Las naciones de hoy en día empezaron como antiguas tribus--o grupos de tribus. En la actualidad muchos pueblos en África, Asia, Norte y Suramérica y otras partes, conservan su identidad como tribus.
Todos los pueblos y tribus vienen de una fuente humana—Adán y Eva. “Y de una sangre ha hecho todo el linaje de los hombres, para que habiten sobre la faz de la tierra; y les ha prefijado el orden de los tiempos, y los límites de su habitación” (Hechos 17:26). Dios estableció fronteras naturales.
Dios escogió una nación que sería un modelo para todas las demás naciones, empezando con el patriarca Abraham (Génesis 12), su hijo Isaac y su nieto Jacob. Dios cambió el nombre de Jacob por Israel y sus 12 hijos se convirtieron en patriarcas o padres de las 12 tribus de Israel.
Varios siglos después del Éxodo de Egipto, ellos existieron como una confederación de tribus en la tierra prometida, principalmente en el territorio del actual Israel. Alrededor del de 1050-930 A.C. Las 12 tribus fueron unificadas en una sola nación bajo los famosos Reyes Saúl, David y Salomón.

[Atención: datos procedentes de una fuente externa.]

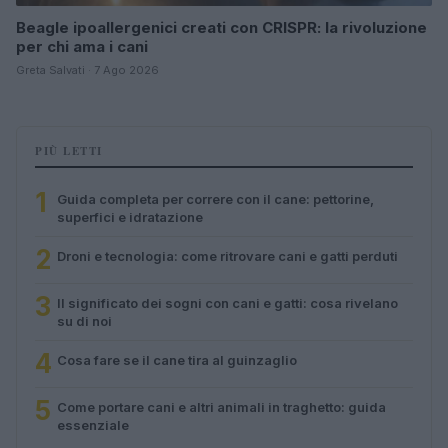
Beagle ipoallergenici creati con CRISPR: la rivoluzione
per chi ama i cani
Greta Salvati · 7 Ago 2026
PIÙ LETTI
1
Guida completa per correre con il cane: pettorine,
superfici e idratazione
2
Droni e tecnologia: come ritrovare cani e gatti perduti
3
Il significato dei sogni con cani e gatti: cosa rivelano
su di noi
4
Cosa fare se il cane tira al guinzaglio
5
Come portare cani e altri animali in traghetto: guida
essenziale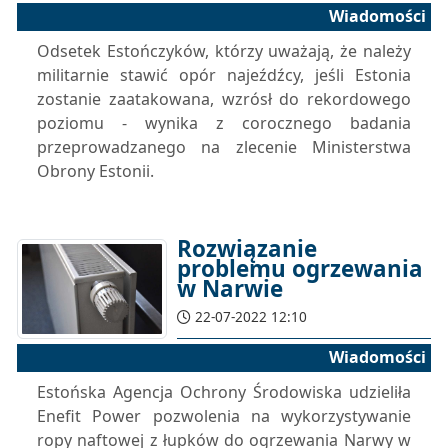
Wiadomości
Odsetek Estończyków, którzy uważają, że należy
militarnie stawić opór najeźdźcy, jeśli Estonia
zostanie zaatakowana, wzrósł do rekordowego
poziomu - wynika z corocznego badania
przeprowadzanego na zlecenie Ministerstwa
Obrony Estonii.
Rozwiązanie
problemu ogrzewania
w Narwie
22-07-2022 12:10
Wiadomości
Estońska Agencja Ochrony Środowiska udzieliła
Enefit Power pozwolenia na wykorzystywanie
ropy naftowej z łupków do ogrzewania Narwy w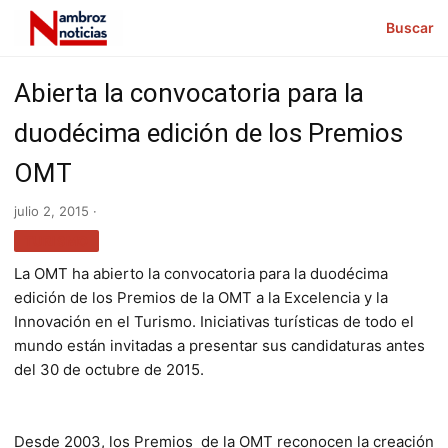
Buscar
Abierta la convocatoria para la
duodécima edición de los Premios
OMT
julio 2, 2015 ·
TURISMO
La OMT ha abierto la convocatoria para la duodécima
edición de los Premios de la OMT a la Excelencia y la
Innovación en el Turismo. Iniciativas turísticas de todo el
mundo están invitadas a presentar sus candidaturas antes
del 30 de octubre de 2015.
Desde 2003, los Premios de la OMT reconocen la creación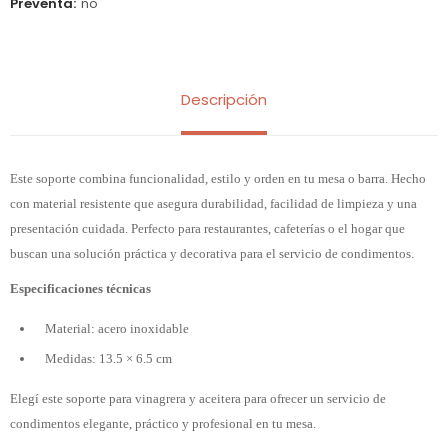
Preventa
no
Descripción
Este soporte combina funcionalidad, estilo y orden en tu mesa o barra. Hecho
con material resistente que asegura durabilidad, facilidad de limpieza y una
presentación cuidada. Perfecto para restaurantes, cafeterías o el hogar que
buscan una solución práctica y decorativa para el servicio de condimentos.
Especificaciones técnicas
Material: acero inoxidable
Medidas: 13.5 × 6.5 cm
Elegí este soporte para vinagrera y aceitera para ofrecer un servicio de
condimentos elegante, práctico y profesional en tu mesa.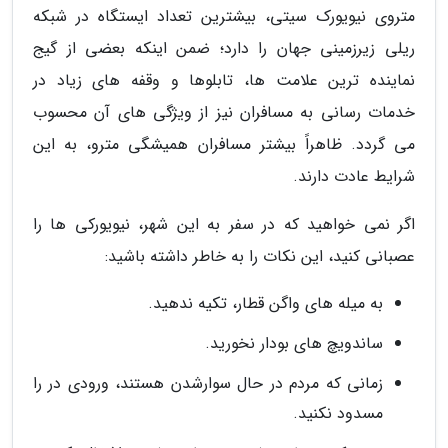
متروی نیویورک سیتی، بیشترین تعداد ایستگاه در شبکه
ریلی زیرزمینی جهان را دارد؛ ضمن اینکه بعضی از گیج
نماینده ترین علامت ها، تابلوها و وقفه های زیاد در
خدمات رسانی به مسافران نیز از ویژگی های آن محسوب
می گردد. ظاهراً بیشتر مسافران همیشگی مترو، به این
شرایط عادت دارند.
اگر نمی خواهید که در سفر به این شهر، نیویورکی ها را
عصبانی کنید، این نکات را به خاطر داشته باشید:
به میله های واگن قطار، تکیه ندهید.
ساندویچ های بودار نخورید.
زمانی که مردم در حال سوارشدن هستند، ورودی در را
مسدود نکنید.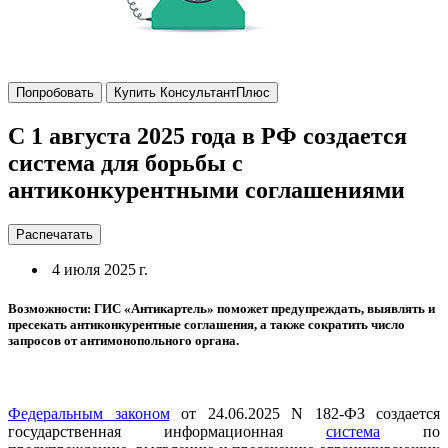
Попробовать
Купить КонсультантПлюс
С 1 августа 2025 года в РФ создается
система для борьбы с
антиконкурентными соглашениями
Распечатать
4 июля 2025 г.
Возможности: ГИС «Антикартель» поможет предупреждать, выявлять и
пресекать антиконкурентные соглашения, а также сократить число
запросов от антимонопольного органа.
Федеральным законом
от 24.06.2025 N 182-ФЗ создается
государственная информационная
система
по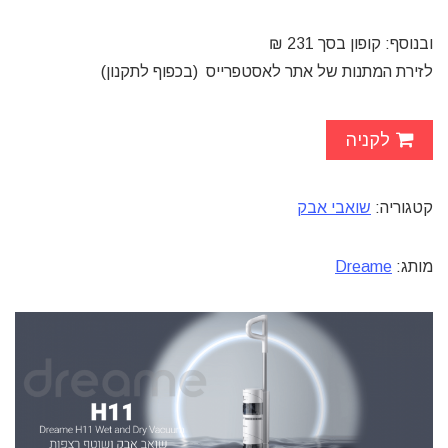
ובנוסף: קופון בסך 231 ₪
לזירת המתנות של אתר לאסטפרייס (בכפוף לתקנון)
לקניה
קטגוריה:
שואבי אבק
מותג:
Dreame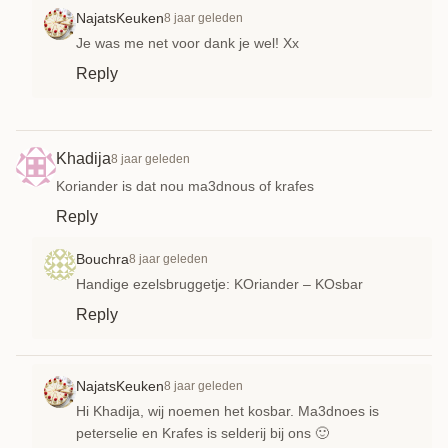
NajatsKeuken
8 jaar geleden
Je was me net voor dank je wel! Xx
Reply
Khadija
8 jaar geleden
Koriander is dat nou ma3dnous of krafes
Reply
Bouchra
8 jaar geleden
Handige ezelsbruggetje: KOriander – KOsbar
Reply
NajatsKeuken
8 jaar geleden
Hi Khadija, wij noemen het kosbar. Ma3dnoes is
peterselie en Krafes is selderij bij ons 🙂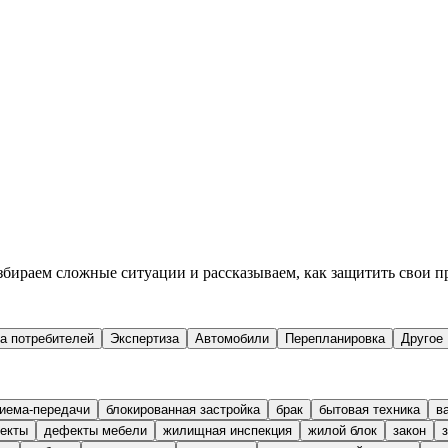
збираем сложные ситуации и рассказываем, как защитить свои п
а потребителей
Экспертиза
Автомобили
Перепланировка
Другое
риема-передачи
блокированная застройка
брак
бытовая техника
в
екты
дефекты мебели
жилищная инспекция
жилой блок
закон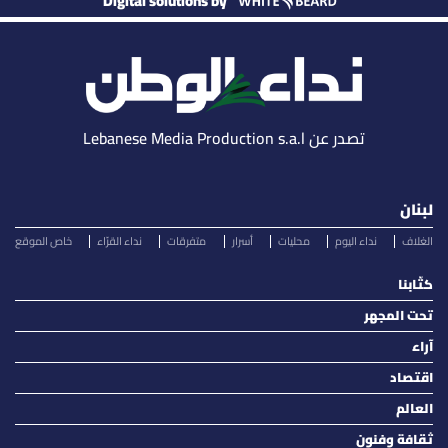
Digital solutions by
تصدر عن Lebanese Media Production s.a.l
لبنان
الغلاف
نداء اليوم
محليات
أسرار
متفرقات
نداء القرّاء
خاص الموقع
كتّابنا
تحت المجهر
آراء
اقتصاد
العالم
ثقافة وفنون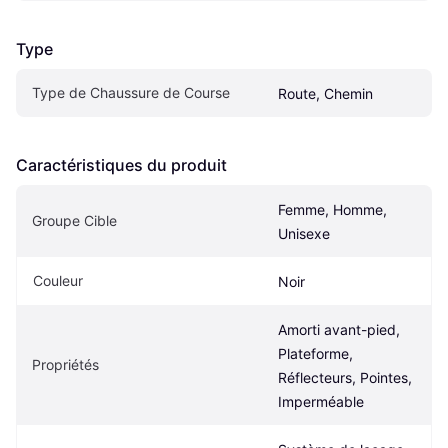
Type
Type de Chaussure de Course
Route, Chemin
Caractéristiques du produit
Femme, Homme, 
Groupe Cible
Unisexe
Couleur
Noir
Amorti avant-pied, 
Plateforme, 
Propriétés
Réflecteurs, Pointes, 
Imperméable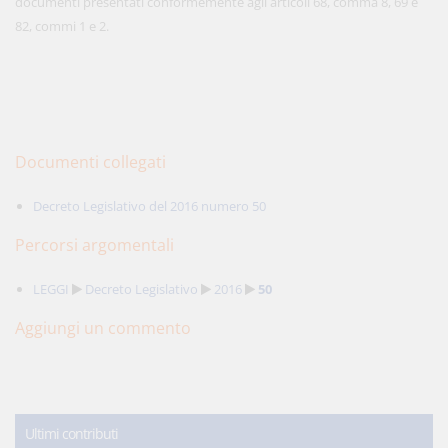
documenti presentati conformemente agli articoli 68, comma 8, 69 e
82, commi 1 e 2.
Documenti collegati
Decreto Legislativo del 2016 numero 50
Percorsi argomentali
LEGGI
Decreto Legislativo
2016
50
Aggiungi un commento
Ultimi contributi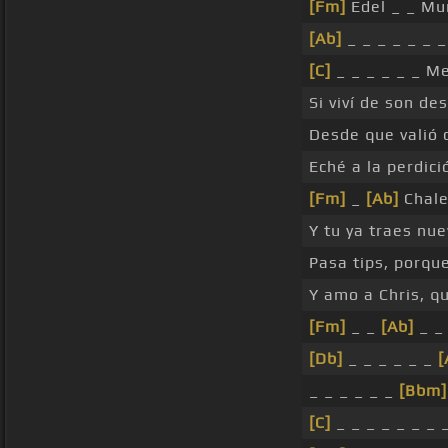
[Fm]
Edel _ _ Mu
[Ab]
_ _ _ _ _ _ _
[C]
_ _ _ _ _ _ M
Si viví de son d
Desde que valió 
Eché a la perdici
[Fm]
_
[Ab]
Chale,
Y tu ya traes nu
Pasa tips, porqu
Y amo a Chris, q
[Fm]
_ _
[Ab]
_ _ 
[Db]
_ _ _ _ _ _
[
_ _ _ _ _ _
[Bbm]
[C]
_ _ _ _ _ _ _ 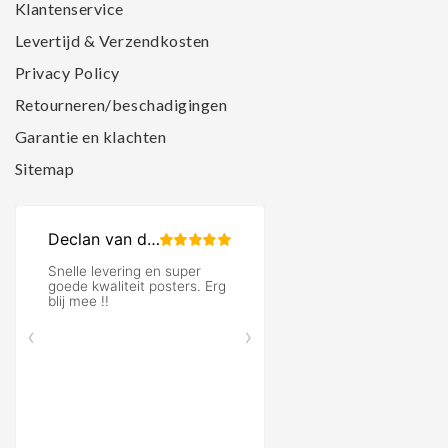
Klantenservice
Levertijd & Verzendkosten
Privacy Policy
Retourneren/beschadigingen
Garantie en klachten
Sitemap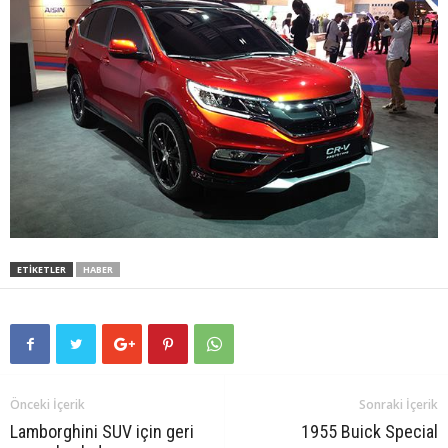
ETIKETLER
HABER
Önceki İçerik
Sonraki İçerik
Lamborghini SUV için geri
1955 Buick Special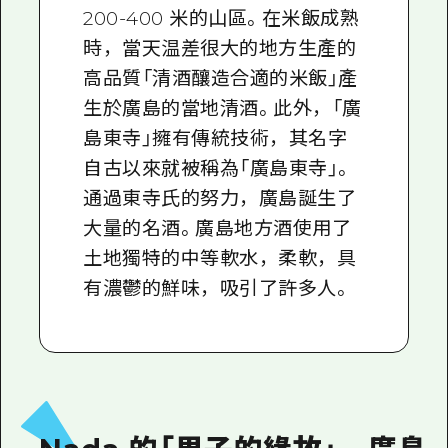
200-400 米的山區。在米飯成熟
時，當天温差很大的地方生產的
高品質「清酒釀造合適的米飯」產
生於廣島的當地清酒。此外，「廣
島東寺」擁有傳統技術，其名字
自古以來就被稱為「廣島東寺」。
通過東寺氏的努力，廣島誕生了
大量的名酒。廣島地方酒使用了
土地獨特的中等軟水，柔軟，具
有濃鬱的鮮味，吸引了許多人。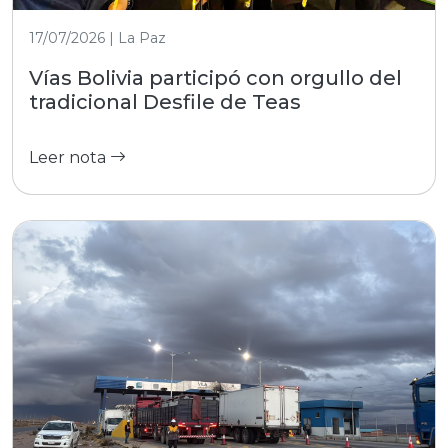
17/07/2026 | La Paz
Vías Bolivia participó con orgullo del
tradicional Desfile de Teas
Leer nota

Debido a la desobediencia de Salomón, Dios dividió las 12 tribus en dos naciones: dos tribus en el sur formados por la casa de Judá (ancestros del pueblo Judío hoy) y 10 tribus en el norte conformadas por la casa de Israel.
La casa de Israel al Norte pecó revelándose contra Dios y adoptando prácticas paganas. Consecuentemente, alrededor de 740–720 AC. Dios permitió que Asiria les atacara, conquistara y llevara cautivos, deportándolos desde su tierra nativa hasta las fronteras al Norte y Noreste. Se convirtieron, entonces, en las “10 tribus perdidas de Israel”.
Pero estas tribus “perdidas” no desaparecieron. Si sabes lo que buscas, puedes seguir su rastro a través de los continentes y de los siglos, desde la época de Jesucristo hasta la formación de las naciones modernas al Noroeste de Europa, Gran Bretaña y sus antiguas colonias y hasta los Estados Unidos.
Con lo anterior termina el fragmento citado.